John Ritenbaugh continues to examine the shepherd and door analogies occurring in John 10, depicting the close relationship of Jesus with His flock as the security and stability provided by His protection, as opposed to the approach of the hireling. Christ not only promises us life without end, but He also promises abundant life (eternal life; living life as God lives it) as well as protection from Satan. As Christ is one (in mind and purpose) with God the Father, we must be at one with God and other fellow believers through the medium of godly love, as opposed to the anarchy resulting from seeking our own way. Peace is produced by love; Christians are at unity with God and with each other when love is the driving force in our lives, prompting us to keep His commandments. An individual commissioned by God is God to Whom he is sent. With God's Holy Spirit, God sets His called ones apart, enabling them to live righteously and in unity with one another.

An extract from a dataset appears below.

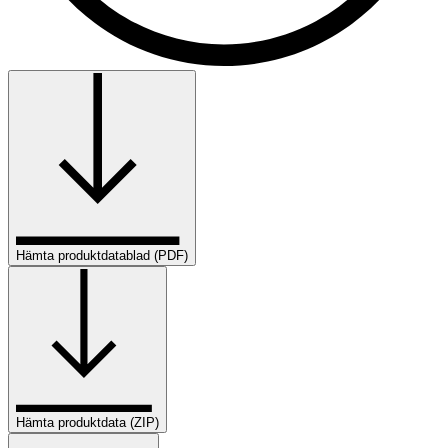
Hämta produktdatablad (PDF)
Hämta produktdata (ZIP)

John Ritenbaugh probes into the reasons the book of John had to be written and the major differences distinguishing the book of John from the other Gospels. John omits entirely certain topics which the other gospels go into detail. Where the other Gospels have short narratives, John goes into lengthy descriptive and quantitative detail, providing in-depth characterizations of the disciples. From the perspective of an eye-witness to the events, a Jew (from a well-to-do family) having been thoroughly acquainted with Hellenistic culture, John, a physical cousin of Jesus, is able to bridge the gap explaining the significance of these events to an emerging gentile population not acquainted with Hebrew culture or tradition, but familiar with Greek patterns of thought- including the Platonic (and Gnostic) dichotomy of real and corporeal. Building on this concept, John presents Jesus, not as a phantom emanation, but as the reality—transcending the shadows represented by the temporal physical life. John presents the miracles of Jesus (not so much as acts of mercy) but as signs of the reality of God- indicating the way God works and thinks.